Metadata-Version: 2.3
Name: bluprint
Version: 0.4.2
Project-URL: Homepage, https://github.com/igor-sb/bluprint
Project-URL: Issues, https://github.com/igor-sb/bluprint/issues
Author: igor-sb
License: MIT
License-File: LICENSE
Classifier: License :: OSI Approved :: MIT License
Classifier: Operating System :: OS Independent
Classifier: Programming Language :: Python :: 3.11
Classifier: Programming Language :: Python :: 3.12
Requires-Python: >=3.11
Requires-Dist: fire>=0.5.0
Requires-Dist: importlib-resources>=6.1.1
Requires-Dist: omegaconf>=2.3.0
Requires-Dist: packaging>=24.1
Description-Content-Type: text/x-rst

.. image:: docs/source/images/bluprint_logo.png

Bluprint
========

|CI_badge| |codecov_badge| |license_badge| |version_badge|

.. |CI_badge| image:: https://github.com/igor-sb/bluprint/actions/workflows/ci.yml/badge.svg
.. |codecov_badge| image:: https://codecov.io/gh/igor-sb/bluprint/graph/badge.svg?token=U44L2ASEIG
.. |license_badge| image:: https://img.shields.io/pypi/l/bluprint?color=blue
.. |version_badge| image:: https://img.shields.io/pypi/v/bluprint?color=blue

**Bluprint** is a command line utility for creating data science project
templates, allowing R and Jupyter notebooks seamless access to configuration,
data and shared code in this type of structure::

    my_project
    ├── conf
    │   └── data.yaml              # YAML config with data paths
    ├── data                       # Store smaller data
    │   ├── emailed
    │   │   └── messy.xlsx
    │   └── user_processed.csv
    ├── notebooks                  # Notebooks
    │   └── process.ipynb
    └── my_project                 # Local Python package used by my_project
        └── shared_code.py

Configuration *conf/data.yaml* contains either absolute paths or paths relative
to the *my_project/data/*:

.. code:: yaml

    emailed:
        messy: 'emailed/messy.xlsx'
    user:
        processed: 'user_processed.csv'

Notebooks can then easily import *myproject.shared_code* and file paths:

.. code:: python

    from bluprint.config import load_data_yaml

    data = load_data_yaml()  # By default loads conf/data.yaml

    # Load data in a portable manner
    import pandas as pd
    messy_df = pd.read_xlsx(data.emailed.messy)
    extras_df = pd.read_xlsx(data.remote.extras)

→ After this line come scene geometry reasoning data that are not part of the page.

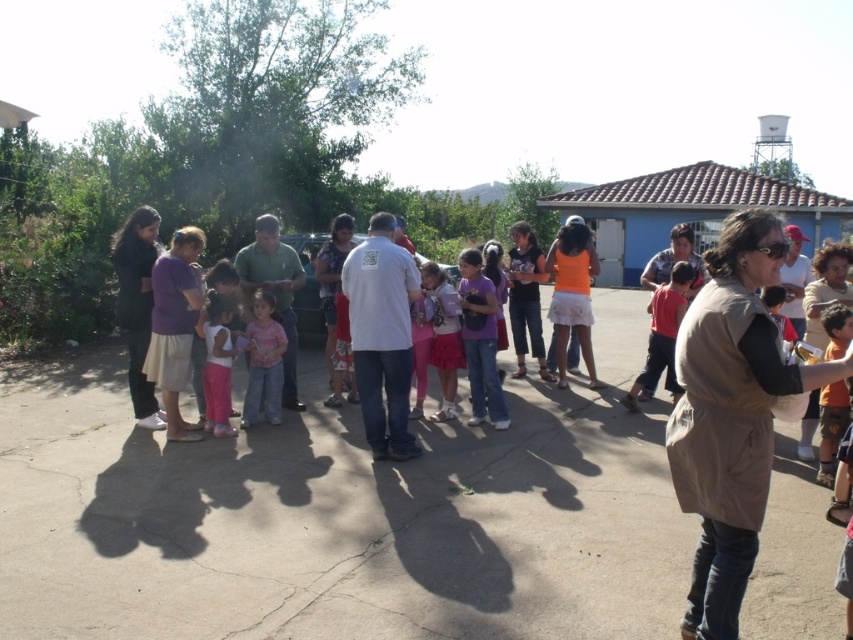 Is purple cotton shirt at left bigger than orange matte skirt at center?

No.

This screenshot has width=853, height=640. What are the coordinates of `purple cotton shirt at left` in the screenshot? It's located at [x=175, y=324].

Which is below, red cotton shirt at center or pink cotton shirt at center?

Positioned lower is pink cotton shirt at center.

Does red cotton shirt at center have a lesser height compared to pink cotton shirt at center?

In fact, red cotton shirt at center may be taller than pink cotton shirt at center.

Describe the element at coordinates (663, 333) in the screenshot. The image size is (853, 640). I see `red cotton shirt at center` at that location.

Find the location of `red cotton shirt at center`. red cotton shirt at center is located at coordinates (663, 333).

Measure the distance between black fabric jacket at left and camera.

They are 6.66 meters apart.

Between point (164, 420) and point (253, 368), which one is positioned in front?

Point (164, 420) is more forward.

Is point (128, 218) positioned after point (250, 408)?

Yes, it is.

At what (x,y) coordinates should I click in order to perform the action: click on black fabric jacket at left. Please return your answer as a coordinate pair (x, y). Looking at the image, I should click on (137, 305). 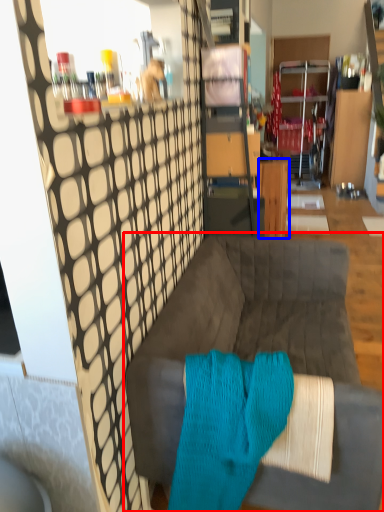 Question: Which object appears farthest to the camera in this image, studio couch (highlighted by a red box) or table (highlighted by a blue box)?

Choices:
 (A) studio couch
 (B) table

Answer: (B) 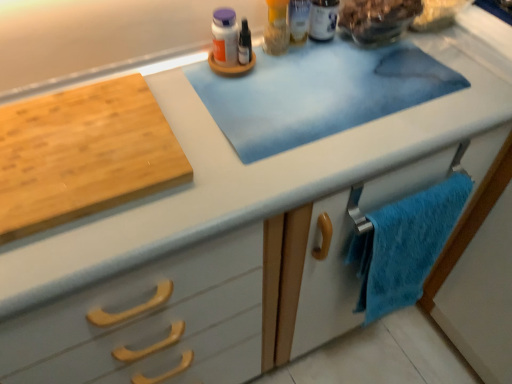 Locate an element on the screen. free location to the right of white plastic bottle at upper center, marked as the 1th toiletry in a right-to-left arrangement is located at coordinates (408, 51). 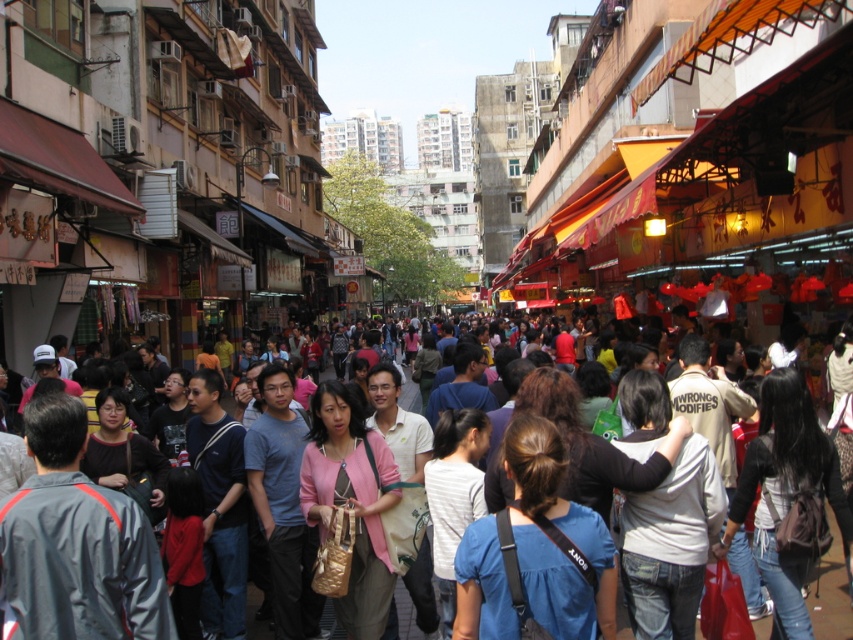 Which is more to the left, gray fabric jacket at center or pink fabric jacket at center?

gray fabric jacket at center

Is gray fabric jacket at center below pink fabric jacket at center?

No, gray fabric jacket at center is not below pink fabric jacket at center.

Who is more distant from viewer, (51,566) or (383,564)?

The point (383,564) is behind.

The height and width of the screenshot is (640, 853). Identify the location of gray fabric jacket at center. (76, 544).

Is blue fabric shirt at center thinner than matte black jacket at center?

Yes.

Is blue fabric shirt at center closer to camera compared to matte black jacket at center?

Yes, blue fabric shirt at center is closer to the viewer.

Is point (613, 618) closer to camera compared to point (90, 468)?

Yes, point (613, 618) is closer to viewer.

I want to click on blue fabric shirt at center, so click(535, 552).

Can you confirm if blue fabric shirt at center is positioned below pink fabric purse at center?

Actually, blue fabric shirt at center is above pink fabric purse at center.

This screenshot has height=640, width=853. What do you see at coordinates (535, 552) in the screenshot?
I see `blue fabric shirt at center` at bounding box center [535, 552].

Who is more forward, [554,518] or [834,552]?

Point [554,518] is in front.

The image size is (853, 640). I want to click on blue fabric shirt at center, so click(535, 552). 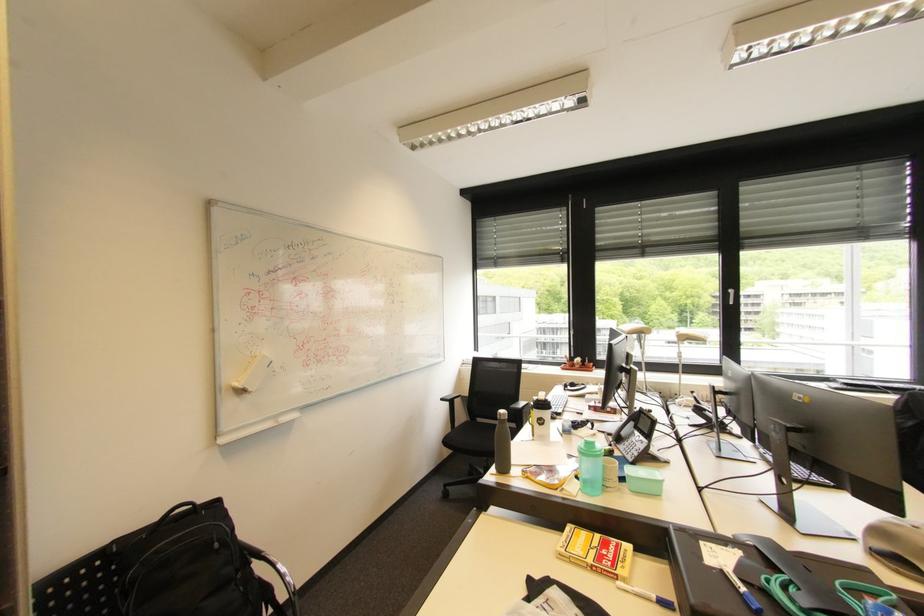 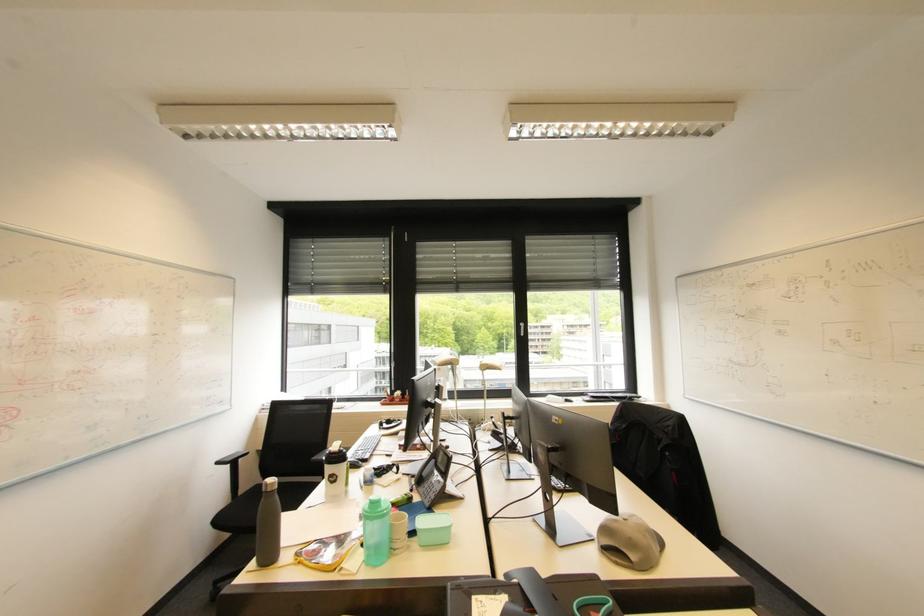 Question: The camera is either moving clockwise (left) or counter-clockwise (right) around the object. The first image is from the beginning of the video and the second image is from the end. Is the camera moving left or right when shooting the video?

Choices:
 (A) Left
 (B) Right

Answer: (A) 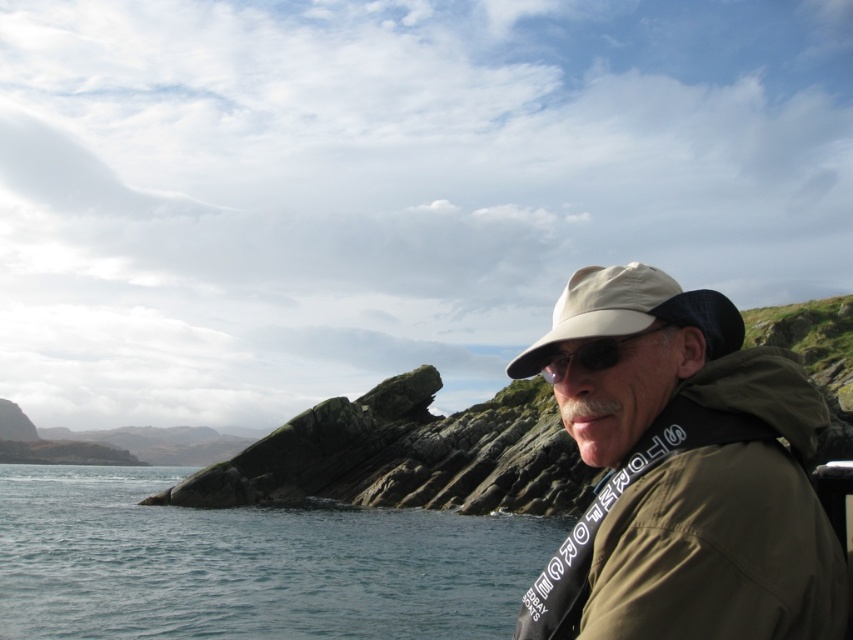 Which is in front, point (683, 538) or point (693, 308)?

Point (683, 538) is more forward.

Can you confirm if khaki fabric cap at upper right is smaller than beige fabric baseball cap at center?

Incorrect, khaki fabric cap at upper right is not smaller in size than beige fabric baseball cap at center.

Locate an element on the screen. The height and width of the screenshot is (640, 853). khaki fabric cap at upper right is located at coordinates coord(682,472).

Which is in front, point (631, 278) or point (126, 528)?

Positioned in front is point (631, 278).

Does khaki fabric cap at upper right have a greater width compared to blue water at lower left?

In fact, khaki fabric cap at upper right might be narrower than blue water at lower left.

At what (x,y) coordinates should I click in order to perform the action: click on khaki fabric cap at upper right. Please return your answer as a coordinate pair (x, y). The image size is (853, 640). Looking at the image, I should click on (682, 472).

The width and height of the screenshot is (853, 640). I want to click on khaki fabric cap at upper right, so click(x=682, y=472).

Between point (357, 522) and point (601, 358), which one is positioned behind?

The point (357, 522) is more distant.

Can you confirm if blue water at lower left is bigger than black reflective sunglasses at center?

Yes, blue water at lower left is bigger than black reflective sunglasses at center.

Which is in front, point (264, 528) or point (547, 381)?

Point (547, 381)

The height and width of the screenshot is (640, 853). Find the location of `blue water at lower left`. blue water at lower left is located at coordinates (248, 564). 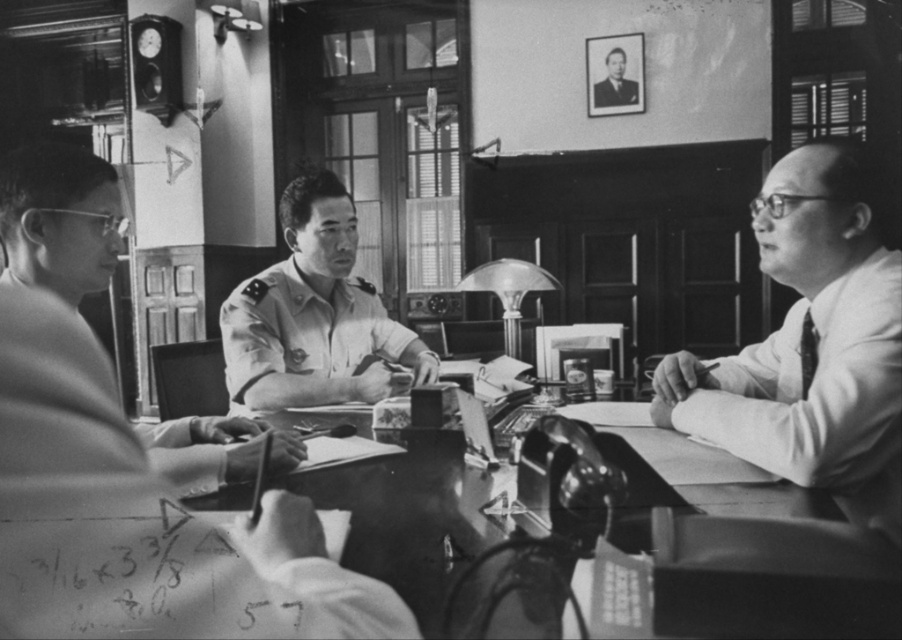 You are standing in the room and want to hand a document to the uniformed officer at center. Based on their position, which direction should you approach from to reach them directly?

The uniformed officer at center is located at point (130, 461), so you should approach from the front to reach them directly.

Based on the scene described, which object is wider? The uniformed officer at center or the uniform at center?

The uniformed officer at center is wider than the uniform at center. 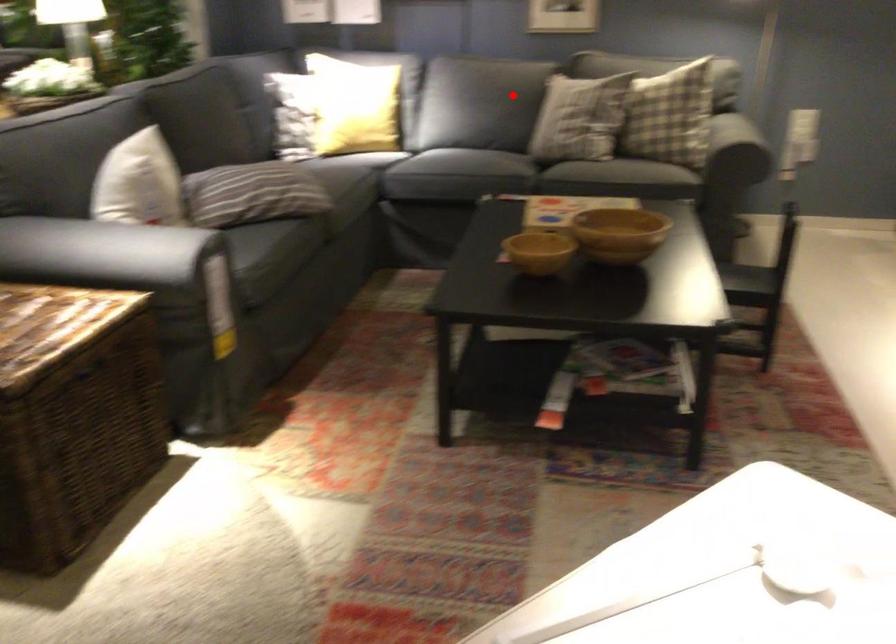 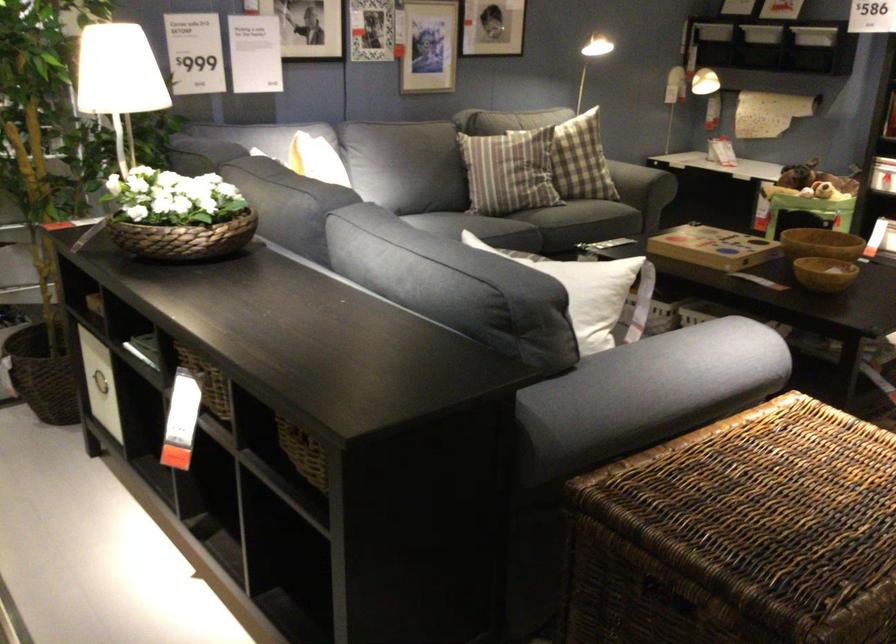 The point at the highlighted location is marked in the first image. Where is the corresponding point in the second image?

(507, 172) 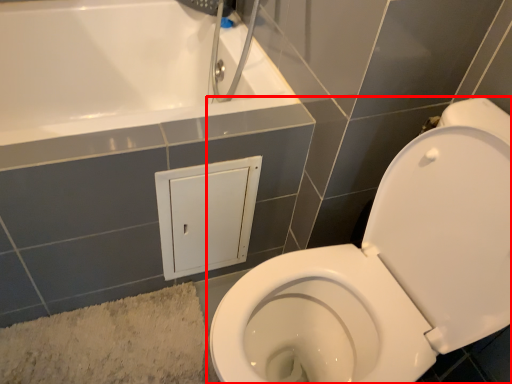 Question: From the image's perspective, what is the correct spatial positioning of toilet (annotated by the red box) in reference to bath mat?

Choices:
 (A) below
 (B) above

Answer: (B) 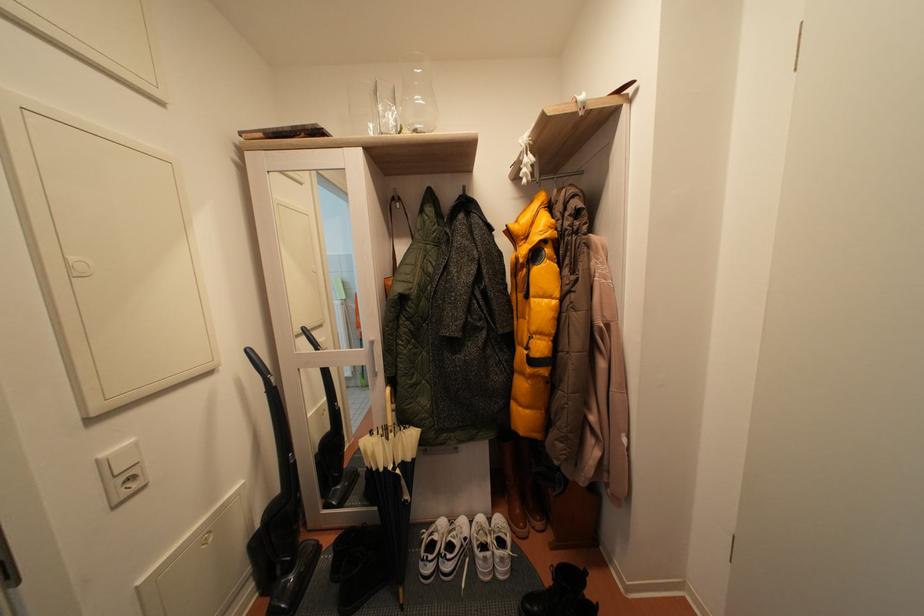 Image resolution: width=924 pixels, height=616 pixels. Find the location of `glass carafe`. glass carafe is located at coordinates 417,94.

    # Load shared code functions as Python modules
    # in any notebook anywhere in this project.
    from my_project.shared_code import transform_data
    transformed_df = transform_data(messy_df, extras_df)

    # Save output
    transformed_df.to_csv(data.user.processed)


For a working demonstration of a shareable project see
https://github.com/igor-sb/bluprint-demo/.

Features
--------

- Write portable notebooks by separating code from configuration - file paths are in YAML configs, loaded
  with `load_data_yaml() <https://igor-sb.github.io/bluprint-conf/html/reference.html#bluprint_conf.data.load_data_yaml>`_
  and `load_config_yaml() <https://igor-sb.github.io/bluprint-conf/html/reference.html#bluprint_conf.config.load_config_yaml>`_
- R/Python packages are version-locked with `renv <https://rstudio.github.io/renv/>`_
  and `uv <https://docs.astral.sh/uv/>`_
- Import packaged code as Python modules
- Packaged code can be shared across different projects with `pip install <https://igor-sb.github.io/bluprint/prod_projects.html>`_
- Use both Python and R notebooks in a single project (see
  `Python/R projects </https://igor-sb.github.io/bluprint/getting_started.html#python-r-projects>`_)
- Share entire projects by copying a project directory and running
  *uv venv && uv sync*
- Works with common data science IDEs (RStudio, VSCode), notebook tools for linting (`nbqa <https://nbqa.readthedocs.io/en/latest/>`_),
  notebook version control (`nbstripout <https://github.com/kynan/nbstripout>`_)
  or workflows (`Ploomber <https://github.com/ploomber/ploomber>`_)

Documentation
-------------

Full documentation available at: https://igor-sb.github.io/bluprint/.


Installation
------------

Install `uv <https://docs.astral.sh/uv/>`_ and run ``uv tool install bluprint``.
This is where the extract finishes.